Items listed in a dataset>
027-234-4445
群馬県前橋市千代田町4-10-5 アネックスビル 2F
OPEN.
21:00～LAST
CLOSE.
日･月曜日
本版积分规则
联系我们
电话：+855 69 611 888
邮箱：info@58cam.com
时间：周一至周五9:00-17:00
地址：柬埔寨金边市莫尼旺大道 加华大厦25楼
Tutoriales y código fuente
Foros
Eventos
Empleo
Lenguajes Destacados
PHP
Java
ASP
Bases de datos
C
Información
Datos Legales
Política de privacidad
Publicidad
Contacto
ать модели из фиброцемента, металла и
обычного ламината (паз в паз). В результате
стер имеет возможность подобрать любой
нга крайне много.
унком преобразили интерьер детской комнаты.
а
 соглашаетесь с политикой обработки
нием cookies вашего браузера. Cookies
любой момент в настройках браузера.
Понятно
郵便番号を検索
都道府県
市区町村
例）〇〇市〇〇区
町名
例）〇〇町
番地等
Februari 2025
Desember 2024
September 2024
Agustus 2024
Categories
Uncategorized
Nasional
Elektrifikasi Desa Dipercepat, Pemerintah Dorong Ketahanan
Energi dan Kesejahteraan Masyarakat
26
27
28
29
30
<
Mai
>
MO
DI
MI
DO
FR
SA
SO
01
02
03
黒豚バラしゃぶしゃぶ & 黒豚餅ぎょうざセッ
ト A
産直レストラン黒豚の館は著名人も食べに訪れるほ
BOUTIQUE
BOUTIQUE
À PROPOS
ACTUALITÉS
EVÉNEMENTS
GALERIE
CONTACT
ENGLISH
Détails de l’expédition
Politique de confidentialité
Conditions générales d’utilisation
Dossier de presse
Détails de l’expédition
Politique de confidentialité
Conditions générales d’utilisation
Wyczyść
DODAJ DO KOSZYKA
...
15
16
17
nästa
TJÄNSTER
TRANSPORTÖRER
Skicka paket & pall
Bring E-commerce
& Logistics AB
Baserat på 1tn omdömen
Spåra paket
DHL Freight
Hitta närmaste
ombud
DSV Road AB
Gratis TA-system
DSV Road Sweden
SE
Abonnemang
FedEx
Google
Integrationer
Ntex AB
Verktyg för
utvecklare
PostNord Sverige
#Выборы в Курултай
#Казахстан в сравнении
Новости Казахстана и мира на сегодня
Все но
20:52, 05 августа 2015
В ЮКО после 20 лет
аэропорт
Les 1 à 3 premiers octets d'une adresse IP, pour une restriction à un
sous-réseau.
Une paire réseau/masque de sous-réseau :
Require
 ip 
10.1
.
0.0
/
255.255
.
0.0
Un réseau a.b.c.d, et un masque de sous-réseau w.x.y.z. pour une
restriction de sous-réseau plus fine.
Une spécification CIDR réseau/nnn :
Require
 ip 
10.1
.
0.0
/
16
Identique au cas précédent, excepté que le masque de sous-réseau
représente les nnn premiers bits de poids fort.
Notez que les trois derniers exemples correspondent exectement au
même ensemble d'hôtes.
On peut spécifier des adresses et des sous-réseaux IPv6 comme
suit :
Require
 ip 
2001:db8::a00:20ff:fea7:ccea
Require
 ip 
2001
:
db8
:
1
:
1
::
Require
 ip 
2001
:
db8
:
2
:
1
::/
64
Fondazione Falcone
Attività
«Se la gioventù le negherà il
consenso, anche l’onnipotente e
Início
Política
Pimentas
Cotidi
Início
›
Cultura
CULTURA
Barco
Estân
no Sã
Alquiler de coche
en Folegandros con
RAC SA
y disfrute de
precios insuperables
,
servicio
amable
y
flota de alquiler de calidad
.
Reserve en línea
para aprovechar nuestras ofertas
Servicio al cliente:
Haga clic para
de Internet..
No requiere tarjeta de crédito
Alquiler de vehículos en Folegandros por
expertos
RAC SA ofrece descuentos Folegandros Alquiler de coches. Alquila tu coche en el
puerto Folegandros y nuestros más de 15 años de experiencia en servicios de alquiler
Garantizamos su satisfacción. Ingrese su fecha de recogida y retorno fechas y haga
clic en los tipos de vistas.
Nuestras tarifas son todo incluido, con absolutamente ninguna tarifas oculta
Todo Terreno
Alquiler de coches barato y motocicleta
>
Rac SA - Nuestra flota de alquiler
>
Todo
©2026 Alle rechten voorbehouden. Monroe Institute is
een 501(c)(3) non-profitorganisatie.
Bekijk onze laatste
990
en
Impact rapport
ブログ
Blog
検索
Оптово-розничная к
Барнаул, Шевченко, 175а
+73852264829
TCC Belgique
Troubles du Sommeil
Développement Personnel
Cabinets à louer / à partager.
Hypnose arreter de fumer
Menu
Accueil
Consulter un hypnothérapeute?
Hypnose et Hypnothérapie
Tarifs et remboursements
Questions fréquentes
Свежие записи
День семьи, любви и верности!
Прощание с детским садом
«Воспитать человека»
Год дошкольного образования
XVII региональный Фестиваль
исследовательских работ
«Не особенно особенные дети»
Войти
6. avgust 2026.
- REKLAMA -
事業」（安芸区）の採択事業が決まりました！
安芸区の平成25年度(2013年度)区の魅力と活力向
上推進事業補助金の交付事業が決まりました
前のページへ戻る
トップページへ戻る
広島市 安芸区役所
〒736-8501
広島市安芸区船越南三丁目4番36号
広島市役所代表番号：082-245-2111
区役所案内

Aim of the task> The answer should be one number: how many lines of the data above contain "sous".

Output for this exercise> 6